Una seguridad desenfocada
Uribe justifica sus ansias vergonzantes de reelección repitiendo que lo que hay que reelegir es la confianza inversionista, la responsabilidad social y la Seguridad Democrática, tríada que él cree encarnar y que encubre tres falacias. La confianza inversionista y la responsabilidad social provienen de artimañas como la exención de impuestos a los ricos, las zonas francas para beneficio privado y la gestión del Ministerio de la (des)Protección Social. Pero en la seguridad democrática parecería no haber falacia alguna.
Pocos cuestionan esta política, pues fue útil para controlar el miedo frente a la guerrilla, pero también porque su carácter técnico dificulta su evaluación. Esto ha ayudado a que no se critique que el sector defensa siga disparado en el presupuesto. Y ha servido también para que se crea válida la inquietud de Sarmiento Angulo sobre su financiación con recursos permanentes, en lugar de tributos extras a los ricos.
Fue positivo que el Gobierno hubiese asumido la seguridad frente al descuido de sus antecesores. Y también lo fue el éxito de la Seguridad Democrática desde cuando hace un par de años comenzaron cambios bajo el mote de ‘política de consolidación’, para corregir modestos resultados frente al alto presupuesto ejecutado.
Pero la seguridad ha sido manejada con óptica militar, recurriendo a posturas políticas solo para buscar dividendos favorables en la opinión, defender decisiones oficiales sin contenido ético y ‘criminalizar’ a críticos del Gobierno. Ha habido poco uso de recursos políticos del Estado en seguridad, aspecto que es función estatal y mandato constitucional.

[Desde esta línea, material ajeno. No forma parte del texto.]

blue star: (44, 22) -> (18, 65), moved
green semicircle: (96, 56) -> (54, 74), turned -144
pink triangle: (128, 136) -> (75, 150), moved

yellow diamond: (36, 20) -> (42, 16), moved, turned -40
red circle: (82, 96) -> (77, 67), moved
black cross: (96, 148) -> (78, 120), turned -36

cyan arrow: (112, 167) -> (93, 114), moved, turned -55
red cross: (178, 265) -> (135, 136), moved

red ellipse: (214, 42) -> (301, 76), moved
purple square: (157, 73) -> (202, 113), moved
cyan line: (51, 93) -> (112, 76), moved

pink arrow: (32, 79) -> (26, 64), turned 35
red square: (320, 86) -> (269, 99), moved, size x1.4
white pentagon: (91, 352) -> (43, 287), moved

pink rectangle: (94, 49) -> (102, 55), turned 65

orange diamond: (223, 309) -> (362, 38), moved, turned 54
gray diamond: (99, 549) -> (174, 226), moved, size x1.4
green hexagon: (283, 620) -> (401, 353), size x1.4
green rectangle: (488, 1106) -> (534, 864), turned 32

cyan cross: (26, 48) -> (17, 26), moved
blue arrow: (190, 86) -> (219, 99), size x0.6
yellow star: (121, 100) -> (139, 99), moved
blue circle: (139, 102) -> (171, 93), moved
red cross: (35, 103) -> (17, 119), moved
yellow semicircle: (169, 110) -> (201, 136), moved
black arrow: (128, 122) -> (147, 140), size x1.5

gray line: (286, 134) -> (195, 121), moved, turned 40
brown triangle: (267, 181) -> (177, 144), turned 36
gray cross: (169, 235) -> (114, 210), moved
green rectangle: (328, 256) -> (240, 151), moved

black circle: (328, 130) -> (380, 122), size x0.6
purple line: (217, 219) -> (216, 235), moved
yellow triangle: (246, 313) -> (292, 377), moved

Los éxitos derivados de la Seguridad Democrática también se deben a la petulante lentitud de las Farc en percibir su condición de guerrilla en retirada y su necesidad de usar el principio de adaptación a nuevas situaciones.
Pero, a partir de la ‘Operación Jaque’ y pese a la continuidad de la ofensiva militar, las Farc solo han recibido un golpe importante, en febrero, en Sumapaz. Sin embargo, es significativa la continuación de deserciones guerrilleras e información de inteligencia. Ello proviene del énfasis creciente en recompensas y beneficios del Gobierno a desertores y criminales, sin escrúpulos e ignorando normas. Tal énfasis corresponde al decrecer de rendimientos en operaciones militares contra las Farc, ante la ausencia de alternativas estratégicas.

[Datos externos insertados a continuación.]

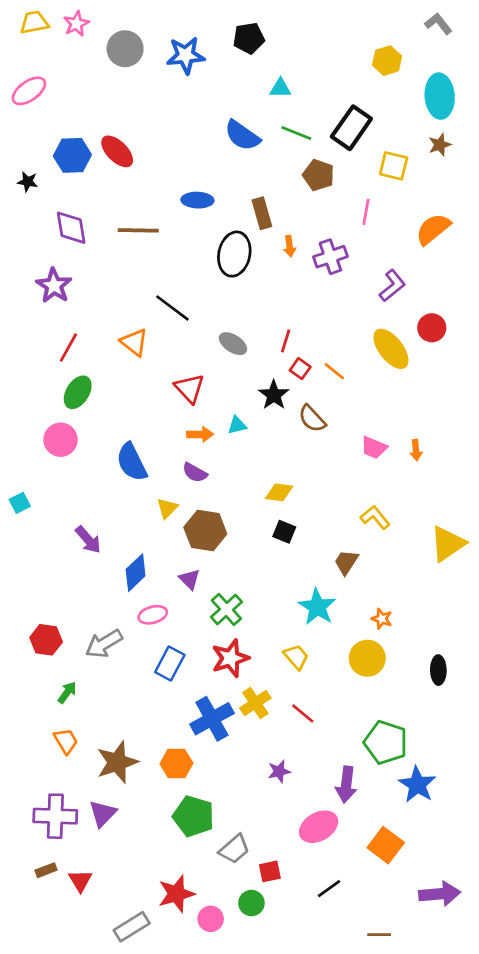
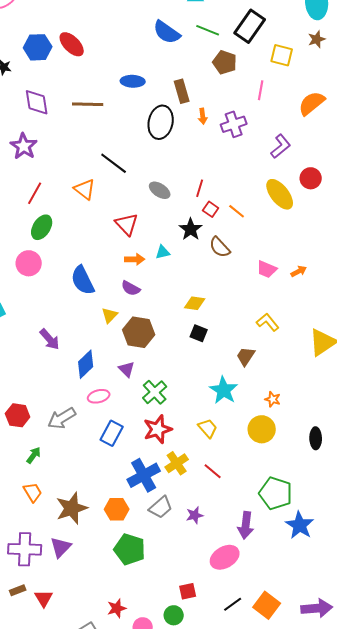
orange arrow: (416, 450) -> (299, 271), turned -112
orange square: (386, 845) -> (267, 605), moved
gray trapezoid: (234, 849) -> (161, 507), moved
red star: (176, 894) -> (117, 608), size x0.7

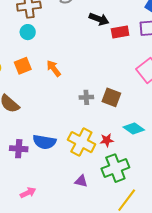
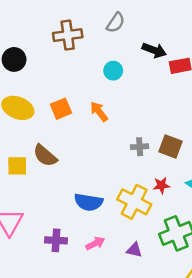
cyan circle: (28, 32) -> (113, 71), moved
red star: (107, 140) -> (161, 185), moved
purple cross: (19, 149) -> (56, 240), moved
pink arrow: (28, 193) -> (95, 243), moved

Los escenarios de inseguridad que exigieron la reorganización militar con Pastrana y cambios posteriores con éxitos contra las Farc han variado de contexto. No solo con respecto a las Farc, sino también con relación a ‘paras’ reciclados, bandas emergentes y más inseguridad urbana. Lo que no se ve son cambios que correspondan al nuevo escenario. Estos no deberían ser solo de estrategia, sino además de redistribución de recursos. Se requieren menos efectivos y recursos militares, y más efectivos y recursos policiales.
En este contexto, el fallo del Consejo de Estado de prohibir la utilización de soldados regulares en acciones de combate no tiene sentido. Uribe prometió en el 2002 eliminar el servicio militar obligatorio, pero eso aún no es viable financieramente. La sustitución de soldados regulares por profesionales no alcanzó para completar el pie de fuerza proyectado con los fondos disponibles. El rápido crecimiento de efectivos fue un error, que llevó a un entrenamiento deficiente, que contribuyó a propiciar los ‘falsos positivos’.

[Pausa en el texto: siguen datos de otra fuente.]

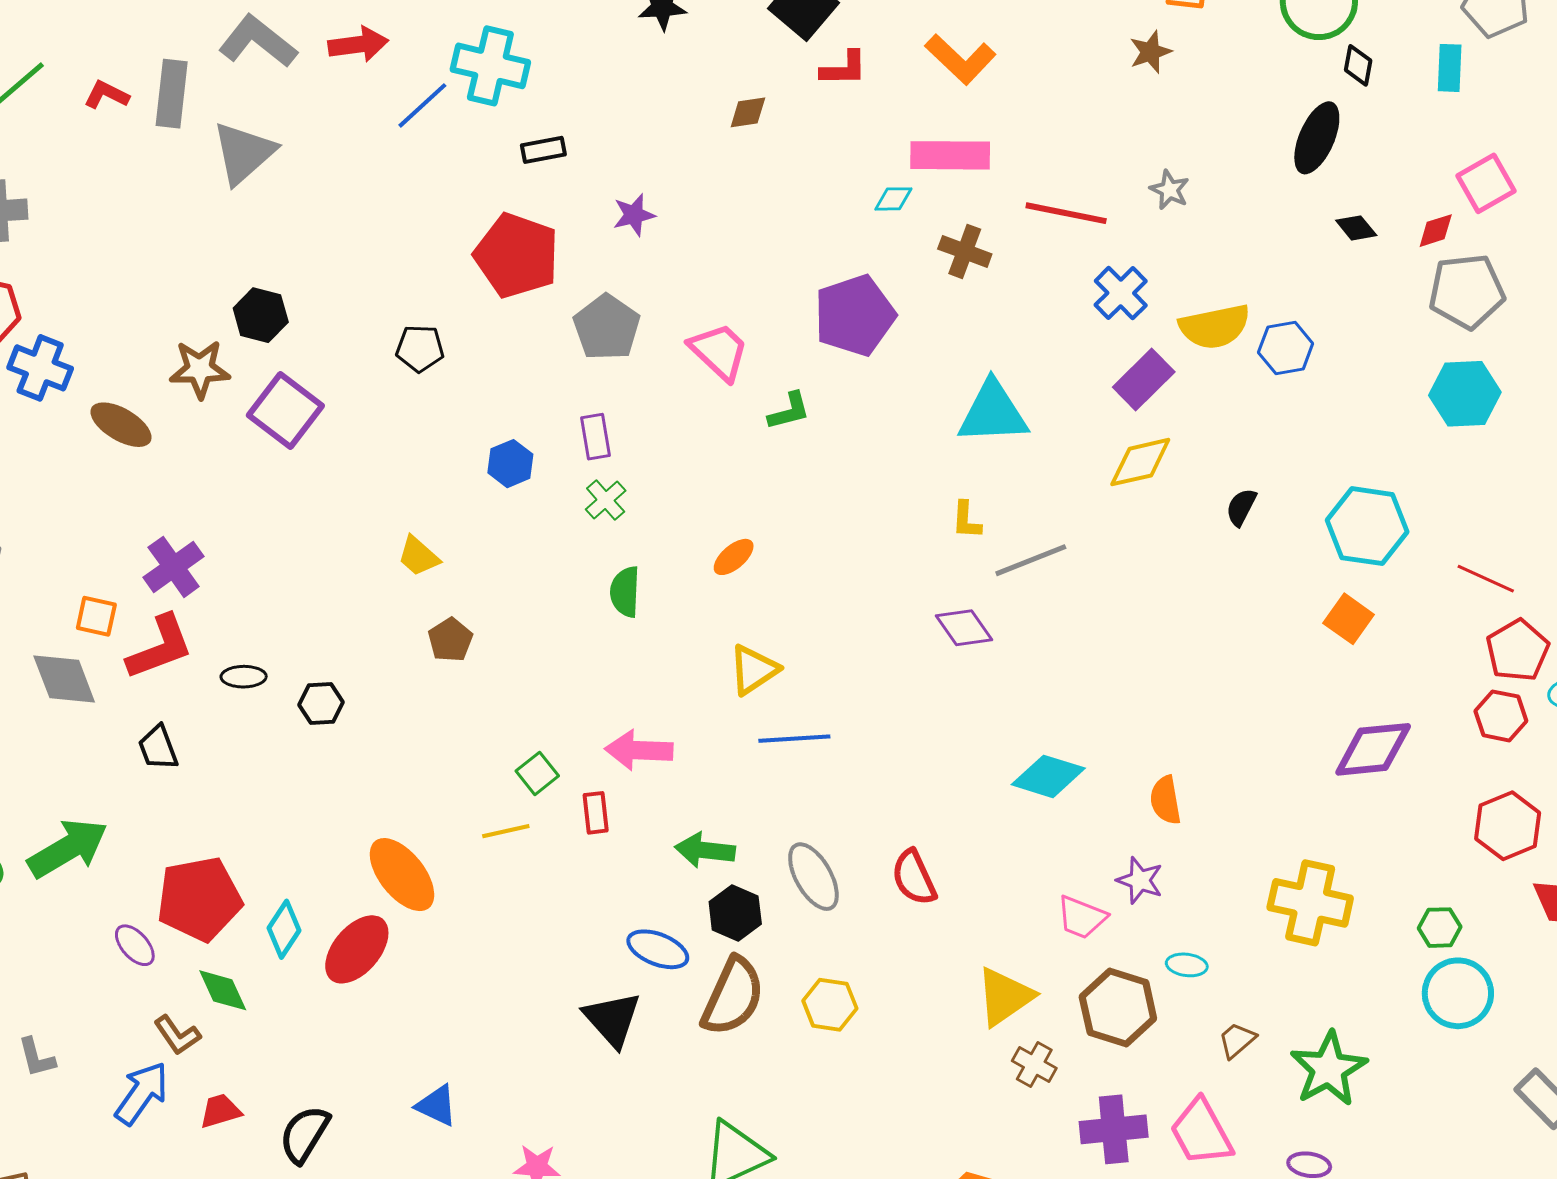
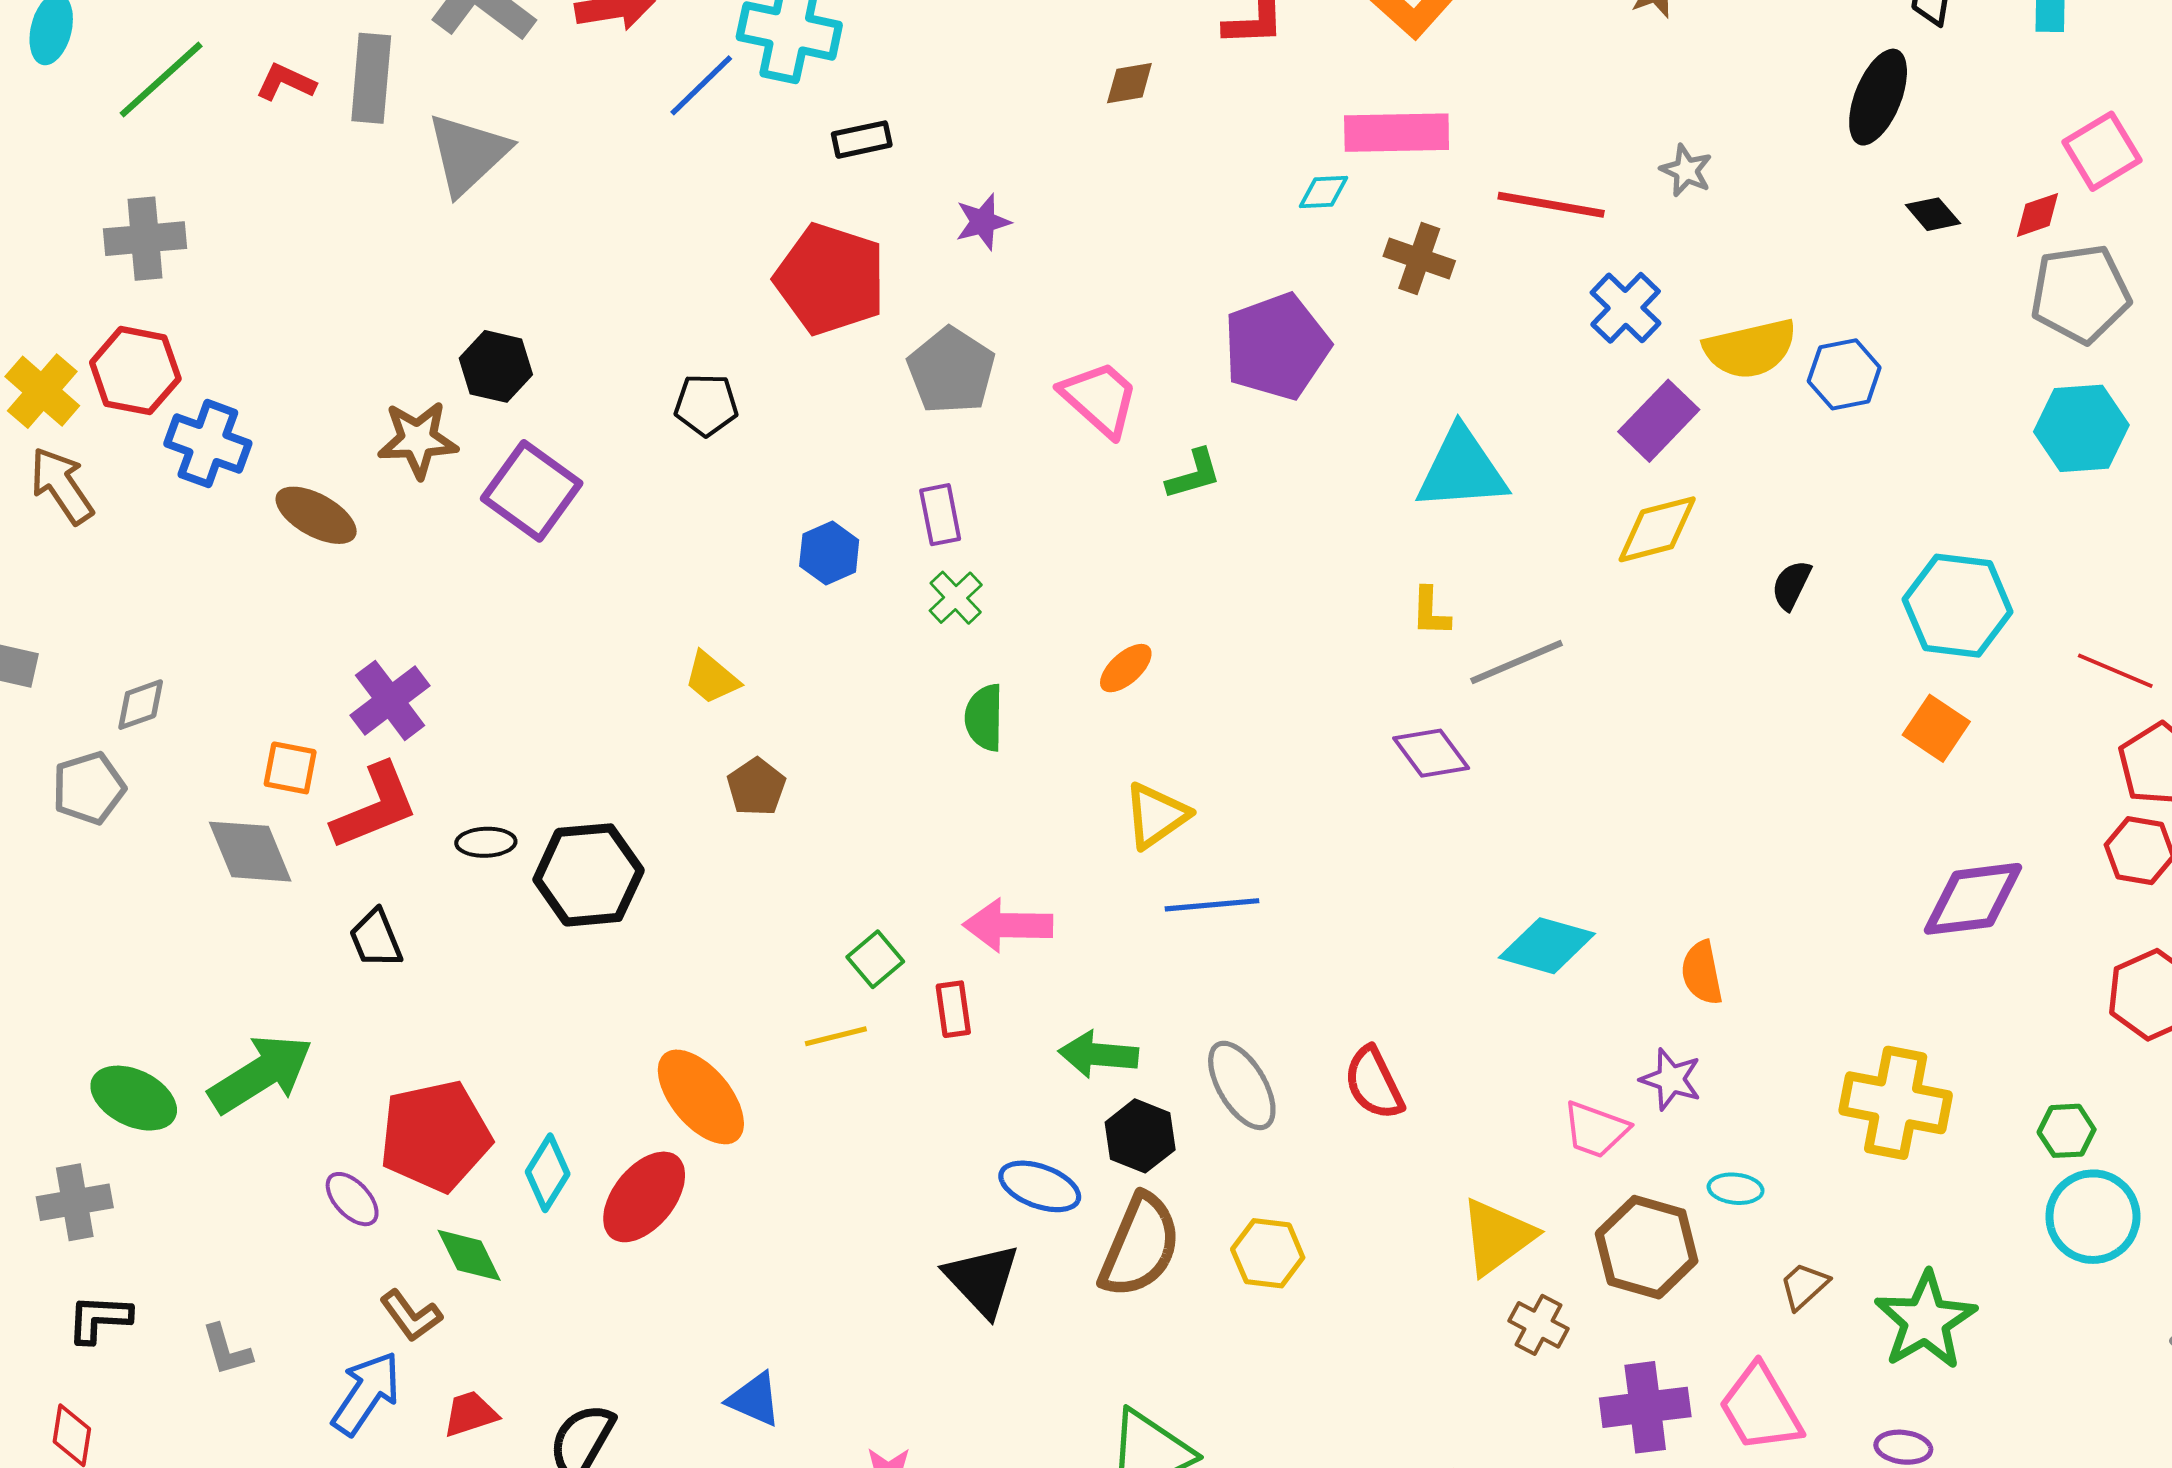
black hexagon: (321, 704) -> (589, 875), size x1.8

El cambio de estrategia requerido, con redistribución de recursos y freno del incremento presupuestal, solo es posible si el Consejo de Estado acepta su error y da reversa al fallo. Así, podría reducirse el pie de fuerza militar en un plazo prudencial. De lo contrario, los costos políticos, sociales y económicos del crecimiento militar los pagaremos todos los colombianos y no solo los ricos.